Though the Indigenous population in Toronto has historically been drastically undercounted in official Statistics Canada data, community members and advocates say they are hopeful that a shift has begun that will lead to more people feeling comfortable enough to participate in the census and potentially help influence policy changes.
While Statistics Canada says it is committed to working with Indigenous communities to ensure its data is as accurate and relevant as possible, experts say the agency still has a ways to go to properly capture the scope of this population in Toronto.
Sara Wolfe was one of the lead researchers on the Our Health Counts Toronto study, released in 2018, which aimed to provide new insights into the health services needs of urban Indigenous people.
She told CBC News that census counts can be "inherently flawed" because they aren't designed by the communities they are meant to be counting.

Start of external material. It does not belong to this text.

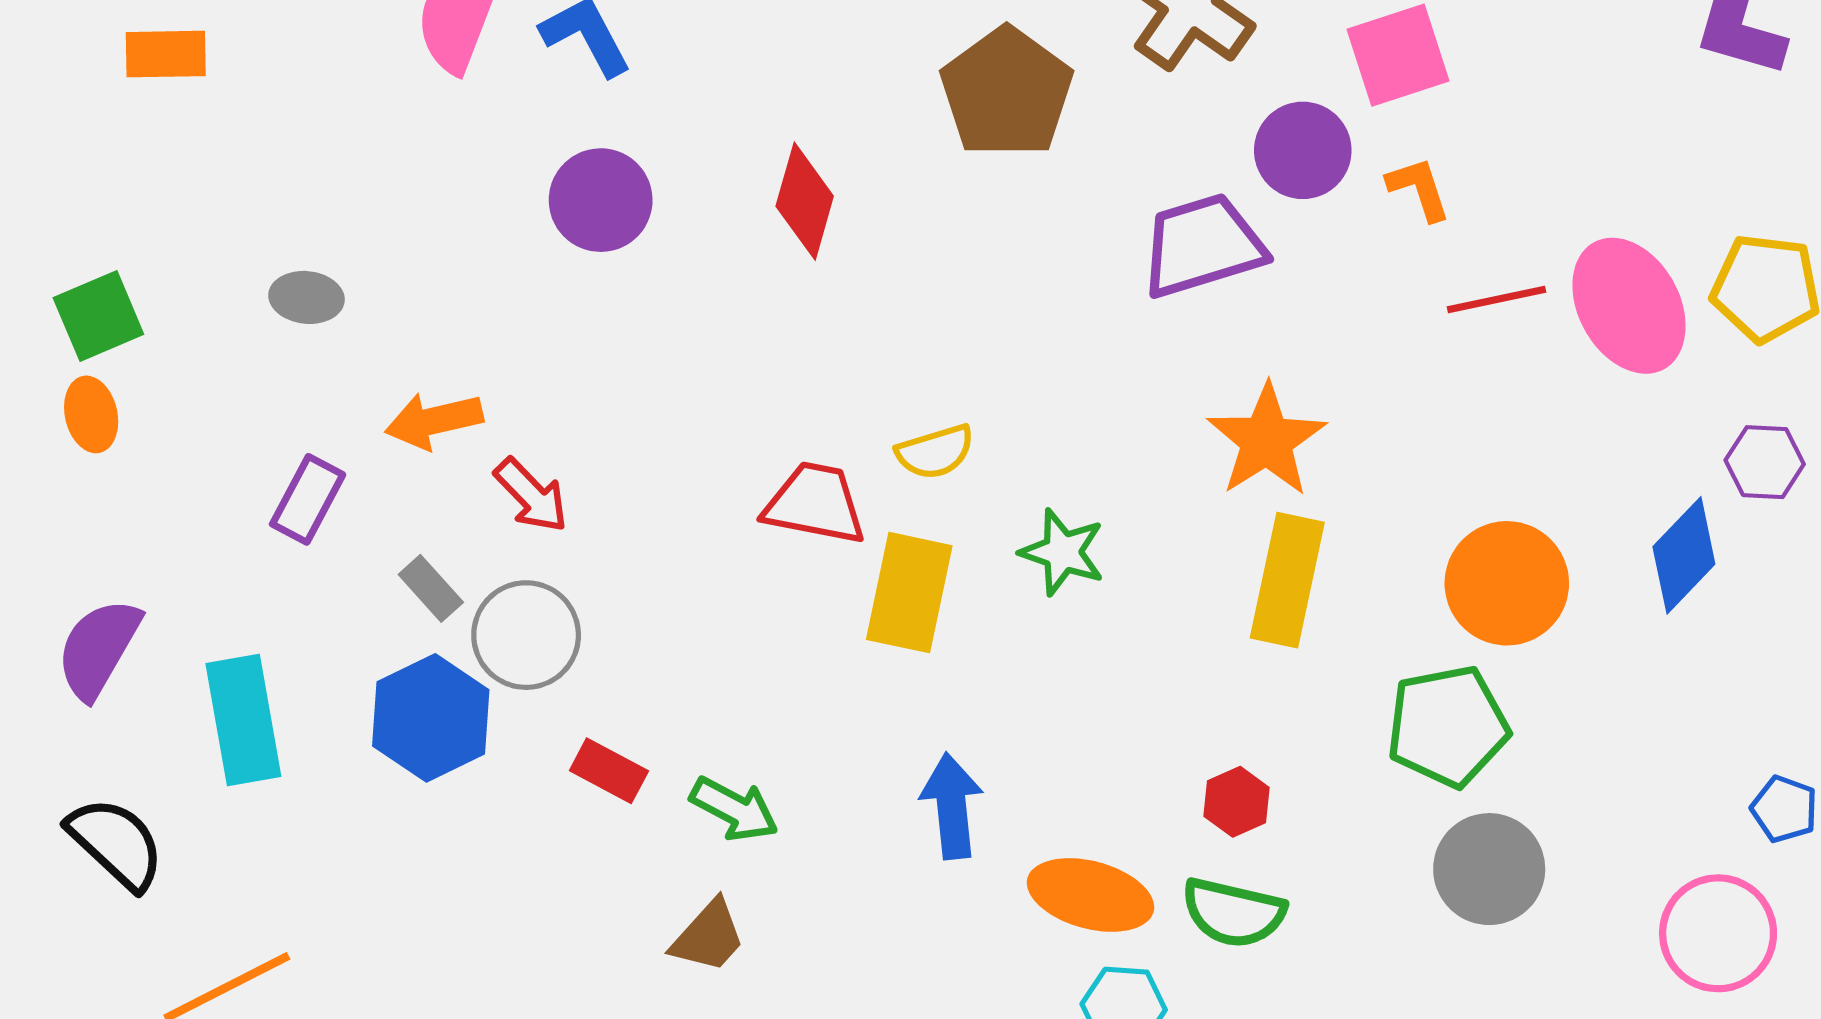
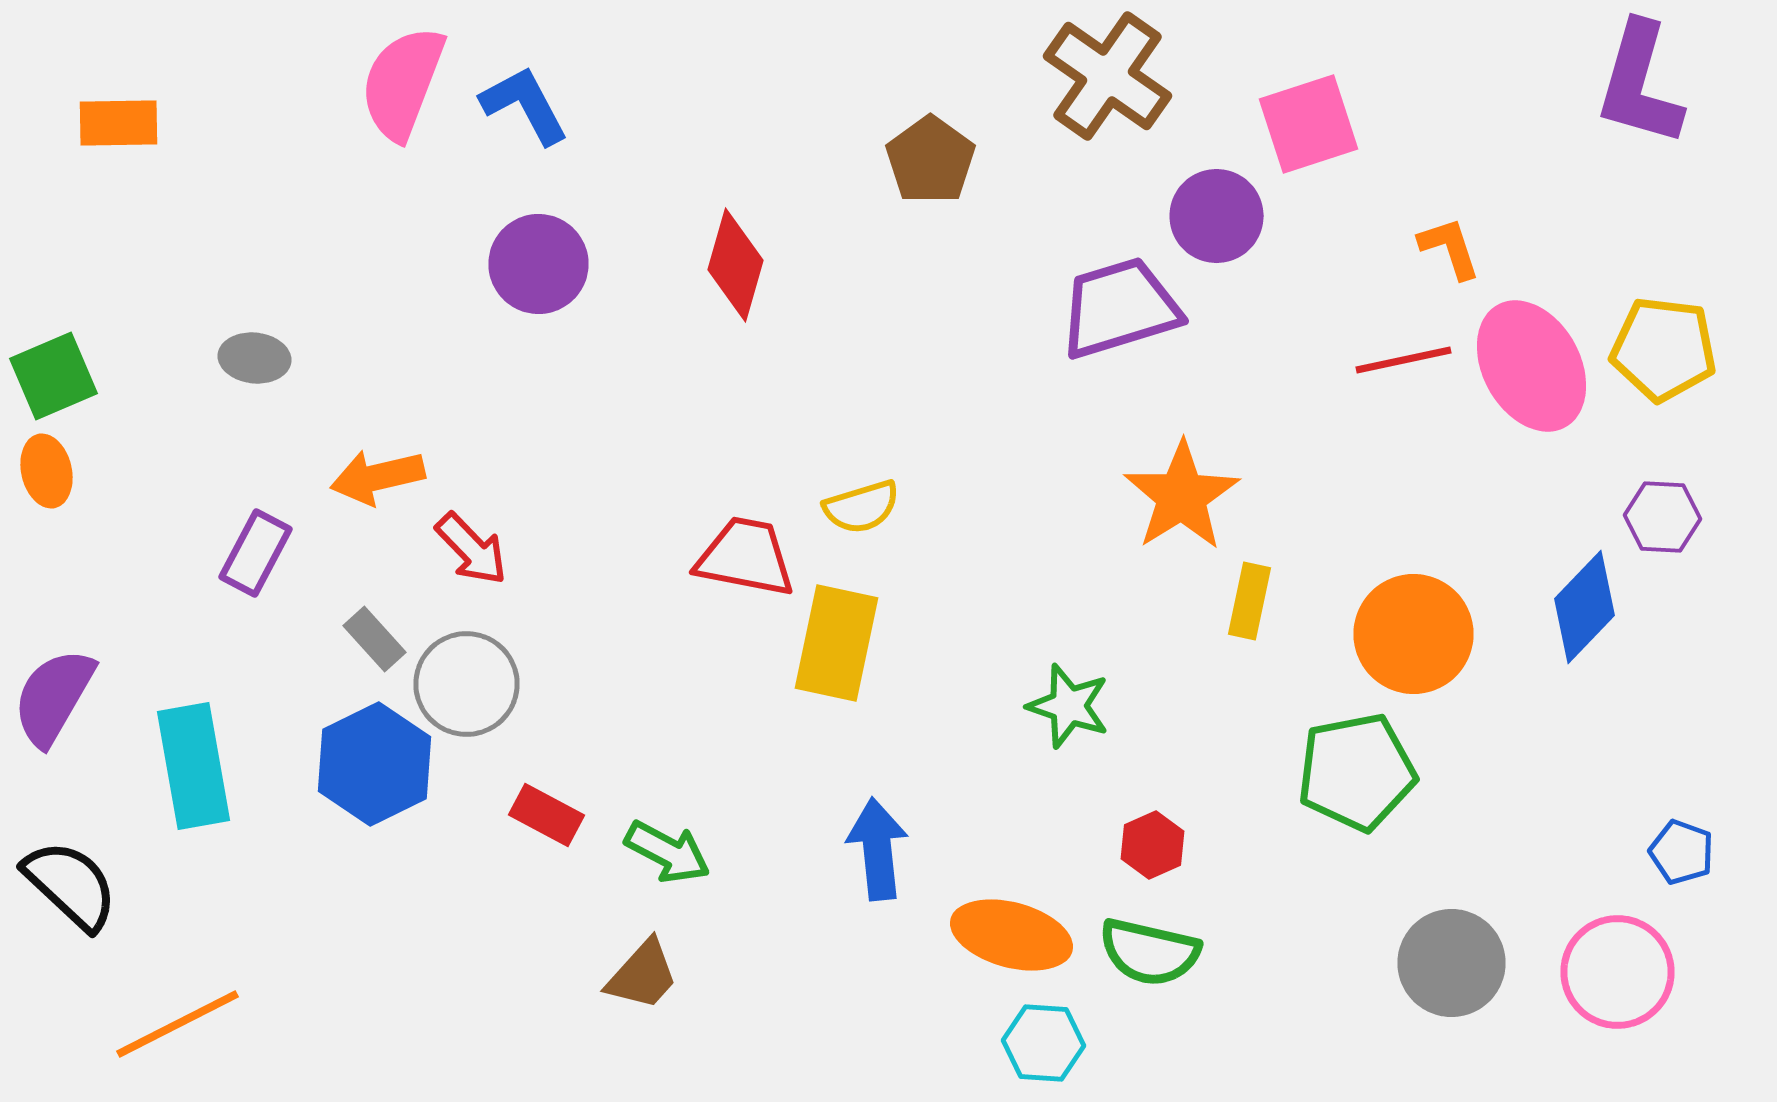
brown pentagon: (1007, 92) -> (930, 160), size x0.7
orange L-shape: (1419, 189) -> (1450, 248), moved
green star: (1063, 552) -> (1068, 706), moved
yellow rectangle: (1287, 580) -> (1250, 601), moved, size x0.6
gray circle: (1489, 869) -> (1452, 963), moved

"For a really long time, Indigenous people have been undercounted by [these] formal mechanisms," she said.
"Data informs everything that we do — and if we don't have accurate data, what we make decisions about is going to be flawed."
The 2016 Canadian census placed the Indigenous population in the city at just over 23,000, but Our Health Counts data estimated that number at 65,832.
Unlike the usual census methodology, the group's research was conducted by Indigenous people using respondent-driven sampling.
Twenty members of the Indigenous community in Toronto were identified as "seeds" to complete the survey, then given five coded coupons to offer to other Indigenous people in their social network. The process would then repeat, and researchers say it created a more organic data-gathering process.
The City of Toronto's website lists the number of Indigenous people in the city as likely around 70,000, but it could even be closer to 100,000, said Selina Young, director of the city's Indigenous Affairs Office.
"If we don't have accurate numbers, we may not be meeting the needs of the community," Young said.
"Undercounting can lead to the community not receiving the services it deserves. It can lead to a community being discounted or set aside. It only exacerbates the invisibility many First Nations, Inuit and Métis feel in the city."
Why the discrepancy?
Undercounting happens for a variety of reasons. In an email to CBC News, Statistics Canada spokesperson Kossi Djani said that because the long-form census is sent to a sample of private dwellings, Indigenous people experiencing homelessness may be underrepresented in the data. Census counts are also based on the concept of a "usual place of residence," meaning people who are temporarily living in urban areas might be missed, he said.
Djani also said it's important to note that information on Indigenous identity for the census is based on self-identification. That means societal and legislative changes that prioritize Indigenous issues can lead to changes in how people respond, should they feel more comfortable to do so.
"Research conducted at Statistics Canada has shown that respondents have been more likely to identify as Indigenous in recent census periods," he said. "This phenomenon, known as response mobility, has contributed to the growth of the Indigenous population between recent census periods."
Those population numbers are rising. In the 2011 census, there were 19,270 Indigenous people who reported living in Toronto, compared to 23,065 in 2016.
Wolfe said she suspects that number will increase again when the results of the 2021 census are released, because "it's safer [today] to identify as Indigenous than it has ever been for the last many decades."
She said things like the rise of social media and more widespread Indigenous activism are contributing to the removal of a kind of "self shame" Indigenous people have had forced upon them.
"There's a reclamation of our pride in our identity and our history and a capacity to use our voices in ways that were often silenced before," she said.
Young, who is Métis, said she participated in the census for the first time in 2016 — though it wasn't with great comfort in the process. Both she and Wolfe say an ingrained distrust in government exists for some Indigenous people, alongside concerns about how data will be interpreted and used by people who aren't Indigenous and who lack understanding of crucial context around it.
"It was with discomfort that I thought I needed to speak up, speak up for future generations so that hopefully we won't have to feel invisible, that First Nations, Inuit and Métis will feel represented where they live with services available that they need," she said. "Participating was part of my journey, identifying an opportunity I could take to try and help other Métis people.
"I still feel nervous about how the data will be used, but I took the leap in the hopes that it would influence change. First Nations, Inuit and Métis live here; we need programs and services that meet our distinct needs."
Djani says Statistics Canada is "committed to engage with Indigenous governments and organizations" to ensure its census data is as relevant as possible. The agency expects to release new data on Indigenous populations from the 2021 census in September of next year.
Wolfe, for her part, said she is hopeful that data collection and implementation in fulsome, non-tokenized ways will continue to improve alongside an increasing awareness of the needs of the Indigenous community in the city.
"There's an increasing mass of people who do understand why this is so important to understand and to work for and to keep striving to shift and to change and to improve."